Il Libretto e la manutenzione
Il libretto dal 2016 ha una nuova forma, costituito da schede singole composte a seconda del tipo di impianto installato. Esso contiene le specifiche tecniche del sistema, inoltre la ditta che ha proceduto ai lavori indica al suo interno anche i termini entro i quali devono essere eseguiti i controlli di manutenzione. Tuttavia non sempre questo avviene, così nasce l’esigenza di chiamare un tecnico specializzato che faccia i dovuti riscontri, riferendosi al tipo di caldaia, indicando nel libretto quali sono i termini di tempo entro cui eseguire la dovuta manutenzione. Il decreto legge impone che queste operazioni siano eseguite da ditte abilitate, in conformità alle dovute prescrizioni secondo una periodicità presente dalle istruzioni tecniche fornite dalla ditta che ha installato l’impianto. Ma essendo questo non sempre rispettato, bisogna rifarsi alle istruzioni d’uso rilasciate dal produttore. Infatti il DPR 74/2013, all’articolo 7, precisa che se l’impresa installatrice non ha fornito istruzioni, ai fini del controllo e manutenzione degli apparecchi e dispositivi sono le specifiche tecniche ed istruzioni sul modello ad indicare quale periodicità serve allo scopo di garantire la sicurezza ed i corretto funzionamento.
Le regole esistenti
In linea di massima possiamo affermare che la manutenzione di un sistema di riscaldamento, ai fini di consentire l’ottimo funzionamento e la sicurezza, deve essere eseguito circa ogni anno oppure due anni. Diversa situazione esiste nel caso del controllo dell’efficienza energetica, del rendimento di combustione ed il controllo dei fumi della caldaia.
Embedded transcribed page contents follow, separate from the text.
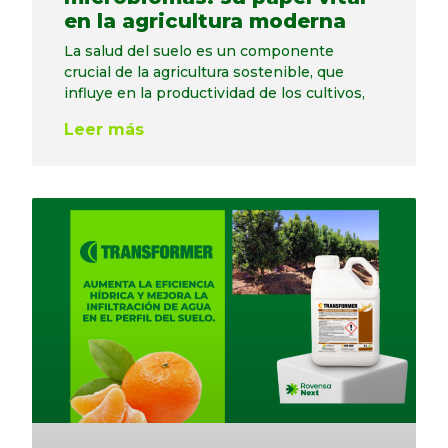
en la agricultura moderna
La salud del suelo es un componente
crucial de la agricultura sostenible, que
influye en la productividad de los cultivos,
Leer más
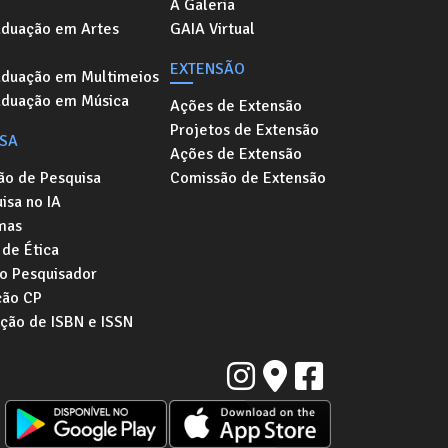
A Galeria
aduação em Artes
GAIA Virtual
EXTENSÃO
aduação em Multimeios
aduação em Música
Ações de Extensão
Projetos de Extensão
ISA
Ações de Extensão
ão de Pesquisa
Comissão de Extensão
isa no IA
mas
de Ética
o Pesquisador
ção CP
ação de ISBN e ISSN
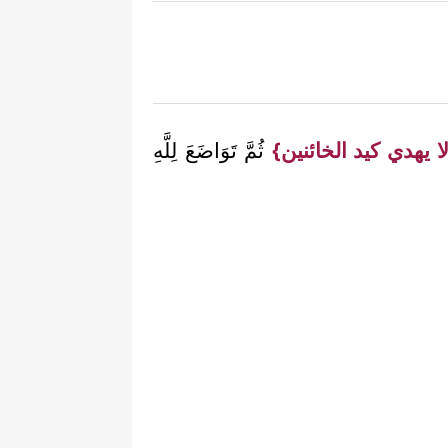
ا يهدي كيد الخائنين}
ثُمَّ تَوَاضَعَ لِلَّهِ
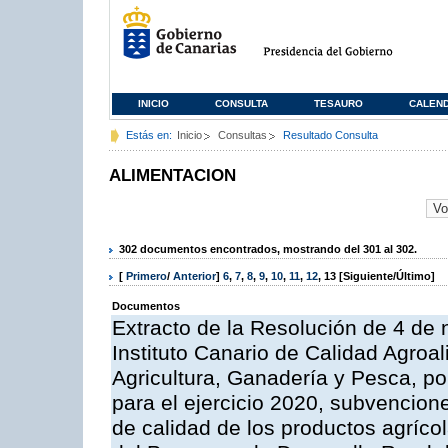
INICIO
CONSULTA
TESAURO
CALEN
Estás en:
Inicio
Consultas
Resultado Consulta
ALIMENTACION
302 documentos encontrados, mostrando del 301 al 302.
[
Primero
/
Anterior
]
6
,
7
,
8
,
9
,
10
,
11
,
12
,
13
[Siguiente/Último]
Documentos
Extracto de la Resolución de 4 de 
Instituto Canario de Calidad Agroal
Agricultura, Ganadería y Pesca, p
para el ejercicio 2020, subvencio
de calidad de los productos agrícol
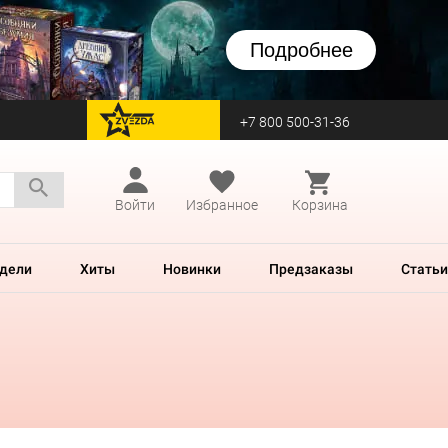
Подробнее
+7 800 500-31-36
перейти на Zvezda
Войти
Избранное
Корзина
дели
Хиты
Новинки
Предзаказы
Статьи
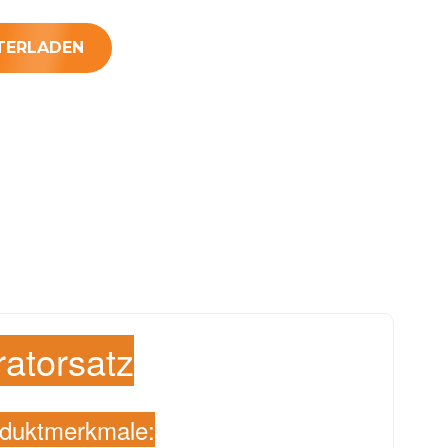
TERLADEN
atorsatz
duktmerkmale:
La normativa in questo caso è chiara, stabilendo termini che differiscono a seconda della potenza erogata dal sistema. Avremo così:
· Nel caso di impianti termici a combustibile liquido e solido, con potenza superiore ai 10 Kw ed inferiore ai 100 Kw, una scadenza di due anni per i dovuti controlli;
· Nel caso di impianti a gas metano o GPL, con potenza superiore ai 10 Kw ed inferiore ai 100 Kw, una scadenza di 4 anni;
· Nel caso di impianti a combustibile liquido o solido, con potenza erogata superiore ai 100 Kw, i controllo deve essere eseguito annualmente;
· Nel caso di impianti a gas metano o GPL, con potenza erogata superiore a 100 KW, i controlli devono essere eseguiti ogni due anni;
Da notare che in questa disciplina rientrano anche qui tipi di riscaldamento separati da un sistema centrale, come caldaie o stufe a pallet, che se eroganti una potenza superiore ai 10 KW, devono essere soggetti ai controlli stabiliti dalla normativa. Inoltre sono presenti delle eccezioni alle norme previste dal DPR 74/2013, che impongono differente periodicità ai fini della manutenzione e verifica dei fumi. Esse sono:
· I termini possono essere stabiliti diversamente, nel caso di quei controlli eseguiti ogni quattro anni, quando il produttore abbia stabilito diversamente nelle specifiche tecniche oppure sia stato l’installatore o il tecnico specializzato successivamente chiamato per compire il controllo ad indicarlo nel libretto;
· I termini possono venire cambiati nel caso in cui la Regione o la Provincia Autonoma abbia emanato una disciplina normativa a riguardo. Infatti molte Regione impongono diversi termini. In questo caso è saggio rivolgersi allo Sportello Energia del proprio Comune per maggiore sicurezza;
Si deve ricordare che le verifiche eseguite dagli ispettori della sicurezza, sui sistemi di riscaldamento con caldaie o climatizzatori a pompa di calore, non hanno una disciplina unica. Le Province ed i Comuni con più di 40.000 abitanti stabiliscono la regolamentazione sui controlli ufficiali; per cui anche per questi bisogna rivolgersi allo Sportello Energia.